Stored items:
▬▬▬▬▬▬▬▬▬▬
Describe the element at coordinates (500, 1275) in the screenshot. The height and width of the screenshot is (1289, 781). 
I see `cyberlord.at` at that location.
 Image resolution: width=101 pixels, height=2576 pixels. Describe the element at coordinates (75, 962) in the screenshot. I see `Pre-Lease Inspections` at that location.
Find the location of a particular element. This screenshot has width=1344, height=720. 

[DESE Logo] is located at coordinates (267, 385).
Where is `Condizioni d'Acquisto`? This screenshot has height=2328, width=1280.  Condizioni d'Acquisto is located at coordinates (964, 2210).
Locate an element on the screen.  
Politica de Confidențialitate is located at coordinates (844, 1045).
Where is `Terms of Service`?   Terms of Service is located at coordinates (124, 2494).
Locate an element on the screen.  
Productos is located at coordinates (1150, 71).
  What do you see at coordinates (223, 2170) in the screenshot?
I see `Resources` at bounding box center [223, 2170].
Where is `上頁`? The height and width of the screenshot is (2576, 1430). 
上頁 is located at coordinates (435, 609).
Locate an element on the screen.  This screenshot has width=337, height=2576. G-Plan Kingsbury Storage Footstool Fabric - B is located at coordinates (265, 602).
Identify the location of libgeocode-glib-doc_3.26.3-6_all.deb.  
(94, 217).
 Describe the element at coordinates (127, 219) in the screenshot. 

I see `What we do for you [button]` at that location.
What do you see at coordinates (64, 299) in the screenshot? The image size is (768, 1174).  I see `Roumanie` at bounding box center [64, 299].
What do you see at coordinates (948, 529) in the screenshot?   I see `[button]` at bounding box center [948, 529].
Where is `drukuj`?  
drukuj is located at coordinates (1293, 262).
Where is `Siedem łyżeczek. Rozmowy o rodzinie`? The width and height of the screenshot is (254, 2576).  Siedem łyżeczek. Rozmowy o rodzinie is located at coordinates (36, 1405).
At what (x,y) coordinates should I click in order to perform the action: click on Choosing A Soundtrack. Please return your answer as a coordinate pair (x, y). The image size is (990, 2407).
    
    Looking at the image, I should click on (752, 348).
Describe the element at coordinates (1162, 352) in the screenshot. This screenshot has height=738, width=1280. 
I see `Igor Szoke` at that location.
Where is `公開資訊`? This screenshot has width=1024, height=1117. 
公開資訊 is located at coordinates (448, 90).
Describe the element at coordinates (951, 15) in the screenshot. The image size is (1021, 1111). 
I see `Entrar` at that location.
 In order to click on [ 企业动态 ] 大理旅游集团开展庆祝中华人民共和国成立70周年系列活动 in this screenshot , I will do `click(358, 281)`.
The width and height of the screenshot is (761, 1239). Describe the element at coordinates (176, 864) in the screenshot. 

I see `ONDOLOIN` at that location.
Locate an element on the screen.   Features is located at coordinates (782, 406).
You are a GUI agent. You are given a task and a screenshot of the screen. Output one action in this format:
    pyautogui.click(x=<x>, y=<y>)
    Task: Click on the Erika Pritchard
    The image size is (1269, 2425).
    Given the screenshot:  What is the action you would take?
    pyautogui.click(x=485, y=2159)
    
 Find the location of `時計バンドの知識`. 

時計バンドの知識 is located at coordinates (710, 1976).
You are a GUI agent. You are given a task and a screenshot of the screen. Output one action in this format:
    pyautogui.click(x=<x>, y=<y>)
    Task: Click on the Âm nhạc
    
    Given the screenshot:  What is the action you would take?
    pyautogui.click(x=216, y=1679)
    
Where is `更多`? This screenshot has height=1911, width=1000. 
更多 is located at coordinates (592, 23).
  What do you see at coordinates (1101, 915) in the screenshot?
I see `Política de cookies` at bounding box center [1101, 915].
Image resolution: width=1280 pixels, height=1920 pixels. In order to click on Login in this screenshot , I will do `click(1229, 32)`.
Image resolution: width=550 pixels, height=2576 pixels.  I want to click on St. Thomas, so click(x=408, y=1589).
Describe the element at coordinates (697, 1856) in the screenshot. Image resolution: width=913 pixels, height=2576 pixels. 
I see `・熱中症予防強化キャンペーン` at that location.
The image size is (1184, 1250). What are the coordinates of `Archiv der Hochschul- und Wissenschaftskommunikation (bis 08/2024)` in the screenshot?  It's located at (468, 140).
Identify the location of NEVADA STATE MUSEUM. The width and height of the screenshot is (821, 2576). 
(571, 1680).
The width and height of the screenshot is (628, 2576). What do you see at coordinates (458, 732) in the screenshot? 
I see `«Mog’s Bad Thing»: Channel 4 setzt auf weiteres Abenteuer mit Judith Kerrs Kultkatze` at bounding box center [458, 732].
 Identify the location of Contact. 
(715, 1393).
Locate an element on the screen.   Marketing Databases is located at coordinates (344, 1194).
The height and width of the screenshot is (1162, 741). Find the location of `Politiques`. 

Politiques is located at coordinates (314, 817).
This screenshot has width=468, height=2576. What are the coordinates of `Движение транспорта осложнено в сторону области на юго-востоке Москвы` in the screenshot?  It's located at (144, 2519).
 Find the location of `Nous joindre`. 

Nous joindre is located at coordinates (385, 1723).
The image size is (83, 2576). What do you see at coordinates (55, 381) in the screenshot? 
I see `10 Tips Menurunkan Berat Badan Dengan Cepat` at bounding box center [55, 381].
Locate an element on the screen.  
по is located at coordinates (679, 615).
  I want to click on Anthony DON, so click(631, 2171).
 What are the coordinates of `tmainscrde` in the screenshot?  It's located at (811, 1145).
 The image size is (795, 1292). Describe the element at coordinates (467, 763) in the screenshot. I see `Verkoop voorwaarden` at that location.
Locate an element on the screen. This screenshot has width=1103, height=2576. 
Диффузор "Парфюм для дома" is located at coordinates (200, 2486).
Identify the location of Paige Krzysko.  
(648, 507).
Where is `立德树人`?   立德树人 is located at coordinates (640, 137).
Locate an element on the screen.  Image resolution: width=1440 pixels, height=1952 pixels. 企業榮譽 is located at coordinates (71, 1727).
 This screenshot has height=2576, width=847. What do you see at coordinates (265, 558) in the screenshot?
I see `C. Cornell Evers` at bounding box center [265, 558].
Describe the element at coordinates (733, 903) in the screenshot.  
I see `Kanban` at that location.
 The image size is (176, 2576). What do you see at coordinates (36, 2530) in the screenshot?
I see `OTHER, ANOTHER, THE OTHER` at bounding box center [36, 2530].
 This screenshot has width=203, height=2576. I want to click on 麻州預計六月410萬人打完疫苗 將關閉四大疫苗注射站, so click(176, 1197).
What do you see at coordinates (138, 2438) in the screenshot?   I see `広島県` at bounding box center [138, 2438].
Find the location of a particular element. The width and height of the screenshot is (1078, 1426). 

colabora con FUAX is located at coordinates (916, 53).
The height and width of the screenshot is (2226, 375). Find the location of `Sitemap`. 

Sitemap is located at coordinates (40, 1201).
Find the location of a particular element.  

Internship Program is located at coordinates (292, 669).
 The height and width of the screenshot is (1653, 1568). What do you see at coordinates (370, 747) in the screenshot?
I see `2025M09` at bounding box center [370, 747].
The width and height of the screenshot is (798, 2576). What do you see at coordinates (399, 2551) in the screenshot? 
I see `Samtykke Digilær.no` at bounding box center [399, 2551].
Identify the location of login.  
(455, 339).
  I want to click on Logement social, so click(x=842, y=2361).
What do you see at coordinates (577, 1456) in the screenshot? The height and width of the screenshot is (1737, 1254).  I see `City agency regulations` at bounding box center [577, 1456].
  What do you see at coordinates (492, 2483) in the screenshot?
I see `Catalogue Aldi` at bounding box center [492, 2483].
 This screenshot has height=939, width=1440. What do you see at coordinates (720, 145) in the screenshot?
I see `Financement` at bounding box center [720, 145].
▬▬▬▬▬▬▬▬▬▬
Work order: Output the records above in full, with nothing altered.

Exercise output:
Describe the element at coordinates (500, 1275) in the screenshot. The height and width of the screenshot is (1289, 781). 
I see `cyberlord.at` at that location.
 Image resolution: width=101 pixels, height=2576 pixels. Describe the element at coordinates (75, 962) in the screenshot. I see `Pre-Lease Inspections` at that location.
Find the location of a particular element. This screenshot has width=1344, height=720. 

[DESE Logo] is located at coordinates (267, 385).
Where is `Condizioni d'Acquisto`? This screenshot has height=2328, width=1280.  Condizioni d'Acquisto is located at coordinates (964, 2210).
Locate an element on the screen.  
Politica de Confidențialitate is located at coordinates (844, 1045).
Where is `Terms of Service`?   Terms of Service is located at coordinates (124, 2494).
Locate an element on the screen.  
Productos is located at coordinates (1150, 71).
  What do you see at coordinates (223, 2170) in the screenshot?
I see `Resources` at bounding box center [223, 2170].
Where is `上頁`? The height and width of the screenshot is (2576, 1430). 
上頁 is located at coordinates (435, 609).
Locate an element on the screen.  This screenshot has width=337, height=2576. G-Plan Kingsbury Storage Footstool Fabric - B is located at coordinates (265, 602).
Identify the location of libgeocode-glib-doc_3.26.3-6_all.deb.  
(94, 217).
 Describe the element at coordinates (127, 219) in the screenshot. 

I see `What we do for you [button]` at that location.
What do you see at coordinates (64, 299) in the screenshot? The image size is (768, 1174).  I see `Roumanie` at bounding box center [64, 299].
What do you see at coordinates (948, 529) in the screenshot?   I see `[button]` at bounding box center [948, 529].
Where is `drukuj`?  
drukuj is located at coordinates (1293, 262).
Where is `Siedem łyżeczek. Rozmowy o rodzinie`? The width and height of the screenshot is (254, 2576).  Siedem łyżeczek. Rozmowy o rodzinie is located at coordinates (36, 1405).
At what (x,y) coordinates should I click in order to perform the action: click on Choosing A Soundtrack. Please return your answer as a coordinate pair (x, y). The image size is (990, 2407).
    
    Looking at the image, I should click on (752, 348).
Describe the element at coordinates (1162, 352) in the screenshot. This screenshot has height=738, width=1280. 
I see `Igor Szoke` at that location.
Where is `公開資訊`? This screenshot has width=1024, height=1117. 
公開資訊 is located at coordinates (448, 90).
Describe the element at coordinates (951, 15) in the screenshot. The image size is (1021, 1111). 
I see `Entrar` at that location.
 In order to click on [ 企业动态 ] 大理旅游集团开展庆祝中华人民共和国成立70周年系列活动 in this screenshot , I will do `click(358, 281)`.
The width and height of the screenshot is (761, 1239). Describe the element at coordinates (176, 864) in the screenshot. 

I see `ONDOLOIN` at that location.
Locate an element on the screen.   Features is located at coordinates (782, 406).
You are a GUI agent. You are given a task and a screenshot of the screen. Output one action in this format:
    pyautogui.click(x=<x>, y=<y>)
    Task: Click on the Erika Pritchard
    The image size is (1269, 2425).
    Given the screenshot:  What is the action you would take?
    pyautogui.click(x=485, y=2159)
    
 Find the location of `時計バンドの知識`. 

時計バンドの知識 is located at coordinates (710, 1976).
You are a GUI agent. You are given a task and a screenshot of the screen. Output one action in this format:
    pyautogui.click(x=<x>, y=<y>)
    Task: Click on the Âm nhạc
    
    Given the screenshot:  What is the action you would take?
    pyautogui.click(x=216, y=1679)
    
Where is `更多`? This screenshot has height=1911, width=1000. 
更多 is located at coordinates (592, 23).
  What do you see at coordinates (1101, 915) in the screenshot?
I see `Política de cookies` at bounding box center [1101, 915].
Image resolution: width=1280 pixels, height=1920 pixels. In order to click on Login in this screenshot , I will do `click(1229, 32)`.
Image resolution: width=550 pixels, height=2576 pixels.  I want to click on St. Thomas, so click(x=408, y=1589).
Describe the element at coordinates (697, 1856) in the screenshot. Image resolution: width=913 pixels, height=2576 pixels. 
I see `・熱中症予防強化キャンペーン` at that location.
The image size is (1184, 1250). What are the coordinates of `Archiv der Hochschul- und Wissenschaftskommunikation (bis 08/2024)` in the screenshot?  It's located at (468, 140).
Identify the location of NEVADA STATE MUSEUM. The width and height of the screenshot is (821, 2576). 
(571, 1680).
The width and height of the screenshot is (628, 2576). What do you see at coordinates (458, 732) in the screenshot? 
I see `«Mog’s Bad Thing»: Channel 4 setzt auf weiteres Abenteuer mit Judith Kerrs Kultkatze` at bounding box center [458, 732].
 Identify the location of Contact. 
(715, 1393).
Locate an element on the screen.   Marketing Databases is located at coordinates (344, 1194).
The height and width of the screenshot is (1162, 741). Find the location of `Politiques`. 

Politiques is located at coordinates (314, 817).
This screenshot has width=468, height=2576. What are the coordinates of `Движение транспорта осложнено в сторону области на юго-востоке Москвы` in the screenshot?  It's located at (144, 2519).
 Find the location of `Nous joindre`. 

Nous joindre is located at coordinates (385, 1723).
The image size is (83, 2576). What do you see at coordinates (55, 381) in the screenshot? 
I see `10 Tips Menurunkan Berat Badan Dengan Cepat` at bounding box center [55, 381].
Locate an element on the screen.  
по is located at coordinates (679, 615).
  I want to click on Anthony DON, so click(631, 2171).
 What are the coordinates of `tmainscrde` in the screenshot?  It's located at (811, 1145).
 The image size is (795, 1292). Describe the element at coordinates (467, 763) in the screenshot. I see `Verkoop voorwaarden` at that location.
Locate an element on the screen. This screenshot has width=1103, height=2576. 
Диффузор "Парфюм для дома" is located at coordinates (200, 2486).
Identify the location of Paige Krzysko.  
(648, 507).
Where is `立德树人`?   立德树人 is located at coordinates (640, 137).
Locate an element on the screen.  Image resolution: width=1440 pixels, height=1952 pixels. 企業榮譽 is located at coordinates (71, 1727).
 This screenshot has height=2576, width=847. What do you see at coordinates (265, 558) in the screenshot?
I see `C. Cornell Evers` at bounding box center [265, 558].
Describe the element at coordinates (733, 903) in the screenshot.  
I see `Kanban` at that location.
 The image size is (176, 2576). What do you see at coordinates (36, 2530) in the screenshot?
I see `OTHER, ANOTHER, THE OTHER` at bounding box center [36, 2530].
 This screenshot has width=203, height=2576. I want to click on 麻州預計六月410萬人打完疫苗 將關閉四大疫苗注射站, so click(176, 1197).
What do you see at coordinates (138, 2438) in the screenshot?   I see `広島県` at bounding box center [138, 2438].
Find the location of a particular element. The width and height of the screenshot is (1078, 1426). 

colabora con FUAX is located at coordinates (916, 53).
The height and width of the screenshot is (2226, 375). Find the location of `Sitemap`. 

Sitemap is located at coordinates (40, 1201).
Find the location of a particular element.  

Internship Program is located at coordinates (292, 669).
 The height and width of the screenshot is (1653, 1568). What do you see at coordinates (370, 747) in the screenshot?
I see `2025M09` at bounding box center [370, 747].
The width and height of the screenshot is (798, 2576). What do you see at coordinates (399, 2551) in the screenshot? 
I see `Samtykke Digilær.no` at bounding box center [399, 2551].
Identify the location of login.  
(455, 339).
  I want to click on Logement social, so click(x=842, y=2361).
What do you see at coordinates (577, 1456) in the screenshot? The height and width of the screenshot is (1737, 1254).  I see `City agency regulations` at bounding box center [577, 1456].
  What do you see at coordinates (492, 2483) in the screenshot?
I see `Catalogue Aldi` at bounding box center [492, 2483].
 This screenshot has height=939, width=1440. What do you see at coordinates (720, 145) in the screenshot?
I see `Financement` at bounding box center [720, 145].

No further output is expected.